**How to complete this task**
All lines holding the word "online" are to be copied from the records beneath.

Records for this exercise Start Marker

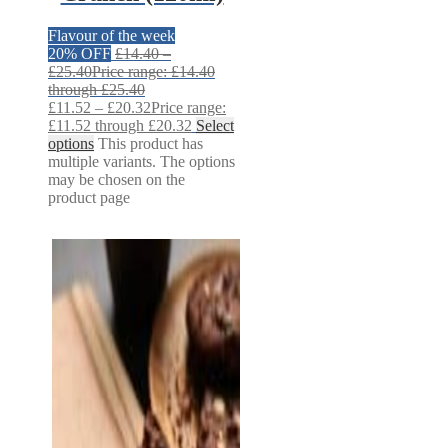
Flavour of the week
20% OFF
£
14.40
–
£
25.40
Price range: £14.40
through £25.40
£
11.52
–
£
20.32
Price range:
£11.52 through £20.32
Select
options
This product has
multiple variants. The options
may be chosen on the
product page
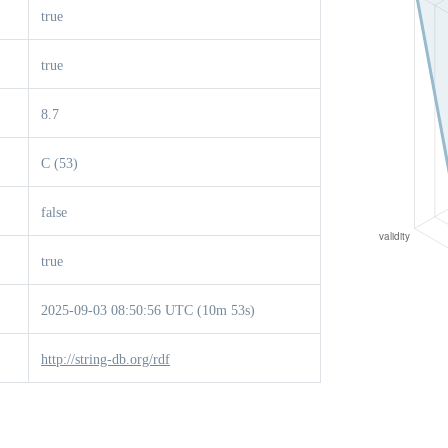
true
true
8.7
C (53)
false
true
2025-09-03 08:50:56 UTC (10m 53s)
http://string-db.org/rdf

Records for this exercise End Marker
Records for this exercise Start Marker

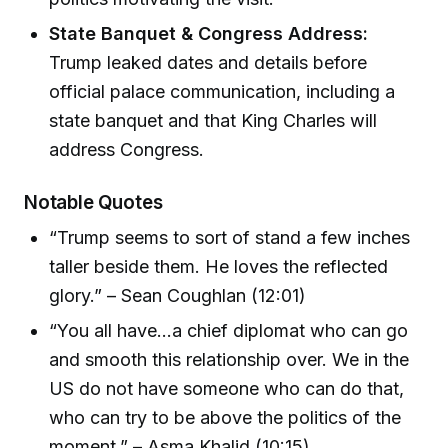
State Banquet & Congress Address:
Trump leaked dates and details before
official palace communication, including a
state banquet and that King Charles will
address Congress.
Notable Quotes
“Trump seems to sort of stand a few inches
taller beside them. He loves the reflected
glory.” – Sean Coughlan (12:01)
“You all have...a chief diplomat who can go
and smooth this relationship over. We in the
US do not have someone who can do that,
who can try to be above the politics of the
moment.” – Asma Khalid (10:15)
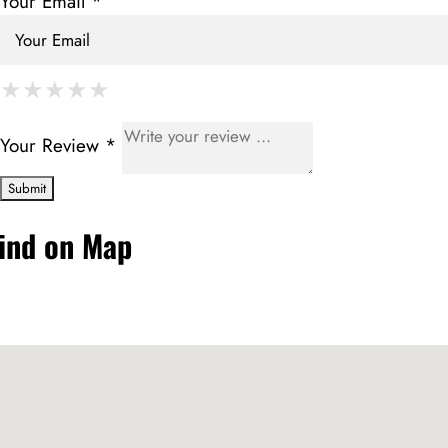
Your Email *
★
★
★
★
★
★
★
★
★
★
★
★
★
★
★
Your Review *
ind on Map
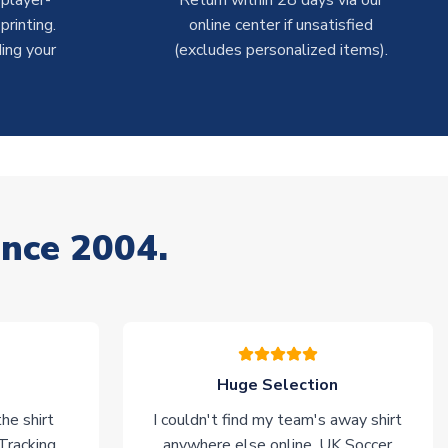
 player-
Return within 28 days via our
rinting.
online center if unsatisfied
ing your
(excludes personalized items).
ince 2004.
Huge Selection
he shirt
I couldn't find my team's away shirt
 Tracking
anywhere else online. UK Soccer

Records for this exercise End Marker

**Result for this exercise**
online center if unsatisfied
anywhere else online. UK Soccer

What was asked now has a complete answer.